WORK TO BE COMPLETED: Scan the records for "вкуса". Show the matching lines.

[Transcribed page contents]

══════════

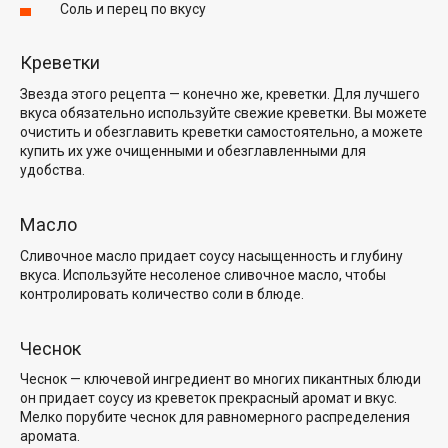
Соль и перец по вкусу
Креветки
Звезда этого рецепта — конечно же, креветки. Для лучшего
вкуса обязательно используйте свежие креветки. Вы можете
очистить и обезглавить креветки самостоятельно, а можете
купить их уже очищенными и обезглавленными для
удобства.
Масло
Сливочное масло придает соусу насыщенность и глубину
вкуса. Используйте несоленое сливочное масло, чтобы
контролировать количество соли в блюде.
Чеснок
Чеснок — ключевой ингредиент во
многих пикантных блюд
и
он придает соусу из креветок прекрасный аромат и вкус.
Мелко порубите чеснок для равномерного распределения
аромата.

══════════

REPLY:
вкуса обязательно используйте свежие креветки. Вы можете
вкуса. Используйте несоленое сливочное масло, чтобы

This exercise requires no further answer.